## What you are asked to do:
Copy out all lines in the data below containing the string "mode".
***** Provided records *****
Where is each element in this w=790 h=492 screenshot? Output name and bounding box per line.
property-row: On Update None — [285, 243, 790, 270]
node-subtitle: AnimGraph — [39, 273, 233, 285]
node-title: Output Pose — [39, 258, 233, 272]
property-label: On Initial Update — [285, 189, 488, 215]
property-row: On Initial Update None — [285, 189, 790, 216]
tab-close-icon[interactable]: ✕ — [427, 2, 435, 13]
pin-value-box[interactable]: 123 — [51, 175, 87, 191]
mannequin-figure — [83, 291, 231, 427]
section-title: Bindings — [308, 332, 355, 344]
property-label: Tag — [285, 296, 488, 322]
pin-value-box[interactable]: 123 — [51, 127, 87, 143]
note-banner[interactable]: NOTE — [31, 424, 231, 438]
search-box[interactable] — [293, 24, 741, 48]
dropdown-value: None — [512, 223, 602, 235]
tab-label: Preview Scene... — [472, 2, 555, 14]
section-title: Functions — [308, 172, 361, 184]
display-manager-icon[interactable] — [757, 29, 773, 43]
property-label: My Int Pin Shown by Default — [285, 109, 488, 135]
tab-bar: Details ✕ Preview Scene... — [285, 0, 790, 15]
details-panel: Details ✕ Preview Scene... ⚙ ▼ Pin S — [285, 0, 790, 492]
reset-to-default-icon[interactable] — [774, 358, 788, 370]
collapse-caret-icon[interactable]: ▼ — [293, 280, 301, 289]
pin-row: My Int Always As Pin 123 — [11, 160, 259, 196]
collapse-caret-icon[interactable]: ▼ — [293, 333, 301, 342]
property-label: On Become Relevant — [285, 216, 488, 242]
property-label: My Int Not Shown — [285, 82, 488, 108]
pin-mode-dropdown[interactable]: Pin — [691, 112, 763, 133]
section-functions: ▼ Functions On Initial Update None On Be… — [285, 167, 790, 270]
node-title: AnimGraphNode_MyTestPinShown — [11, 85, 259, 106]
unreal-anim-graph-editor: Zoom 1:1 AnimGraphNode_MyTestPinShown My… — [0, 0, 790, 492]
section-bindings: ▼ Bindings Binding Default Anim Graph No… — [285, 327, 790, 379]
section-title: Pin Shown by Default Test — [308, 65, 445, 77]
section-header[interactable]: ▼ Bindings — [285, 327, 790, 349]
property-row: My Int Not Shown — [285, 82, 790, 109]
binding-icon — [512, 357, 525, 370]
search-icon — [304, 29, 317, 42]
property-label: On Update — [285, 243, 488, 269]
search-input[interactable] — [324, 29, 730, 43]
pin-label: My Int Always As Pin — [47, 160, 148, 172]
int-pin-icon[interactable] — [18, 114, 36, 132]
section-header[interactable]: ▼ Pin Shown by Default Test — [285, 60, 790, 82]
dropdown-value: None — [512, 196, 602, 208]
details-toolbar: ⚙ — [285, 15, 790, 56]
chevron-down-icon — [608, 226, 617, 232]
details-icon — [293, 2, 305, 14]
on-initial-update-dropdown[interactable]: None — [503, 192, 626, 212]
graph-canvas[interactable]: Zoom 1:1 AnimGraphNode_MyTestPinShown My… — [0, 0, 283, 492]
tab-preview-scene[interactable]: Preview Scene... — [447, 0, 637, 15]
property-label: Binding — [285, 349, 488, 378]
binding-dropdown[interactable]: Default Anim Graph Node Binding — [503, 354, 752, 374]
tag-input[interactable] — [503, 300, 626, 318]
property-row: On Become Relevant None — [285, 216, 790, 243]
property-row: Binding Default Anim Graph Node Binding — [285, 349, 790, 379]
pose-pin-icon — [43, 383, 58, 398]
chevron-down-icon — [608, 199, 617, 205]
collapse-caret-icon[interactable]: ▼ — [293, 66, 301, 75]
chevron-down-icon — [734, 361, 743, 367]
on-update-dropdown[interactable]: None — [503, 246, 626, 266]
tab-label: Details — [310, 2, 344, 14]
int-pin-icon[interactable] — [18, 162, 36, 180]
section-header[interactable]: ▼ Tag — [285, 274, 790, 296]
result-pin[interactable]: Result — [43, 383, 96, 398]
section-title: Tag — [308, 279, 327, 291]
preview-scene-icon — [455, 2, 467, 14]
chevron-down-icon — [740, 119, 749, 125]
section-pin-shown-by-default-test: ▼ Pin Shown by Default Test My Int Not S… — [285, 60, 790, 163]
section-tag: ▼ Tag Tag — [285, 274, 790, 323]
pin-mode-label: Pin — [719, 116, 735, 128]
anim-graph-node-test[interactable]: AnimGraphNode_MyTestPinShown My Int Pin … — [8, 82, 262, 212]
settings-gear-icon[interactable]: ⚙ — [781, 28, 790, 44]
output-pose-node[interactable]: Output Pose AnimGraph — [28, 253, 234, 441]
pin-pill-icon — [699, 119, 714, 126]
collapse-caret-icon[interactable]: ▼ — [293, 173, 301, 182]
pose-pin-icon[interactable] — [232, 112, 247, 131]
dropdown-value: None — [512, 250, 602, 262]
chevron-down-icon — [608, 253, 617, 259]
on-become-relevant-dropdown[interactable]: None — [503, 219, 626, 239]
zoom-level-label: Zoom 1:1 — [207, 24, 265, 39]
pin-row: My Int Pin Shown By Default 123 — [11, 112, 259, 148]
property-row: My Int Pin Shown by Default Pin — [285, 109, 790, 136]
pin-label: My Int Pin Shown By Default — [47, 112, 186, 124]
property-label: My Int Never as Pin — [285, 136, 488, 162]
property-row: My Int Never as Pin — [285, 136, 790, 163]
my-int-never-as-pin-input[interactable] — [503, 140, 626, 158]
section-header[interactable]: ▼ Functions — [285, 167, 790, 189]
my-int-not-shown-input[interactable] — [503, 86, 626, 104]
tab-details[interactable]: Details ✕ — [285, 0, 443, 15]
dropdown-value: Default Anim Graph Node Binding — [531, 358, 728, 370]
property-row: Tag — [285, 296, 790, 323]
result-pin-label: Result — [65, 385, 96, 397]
*****
## Answer to this task:
pin-mode-dropdown[interactable]: Pin — [691, 112, 763, 133]
pin-mode-label: Pin — [719, 116, 735, 128]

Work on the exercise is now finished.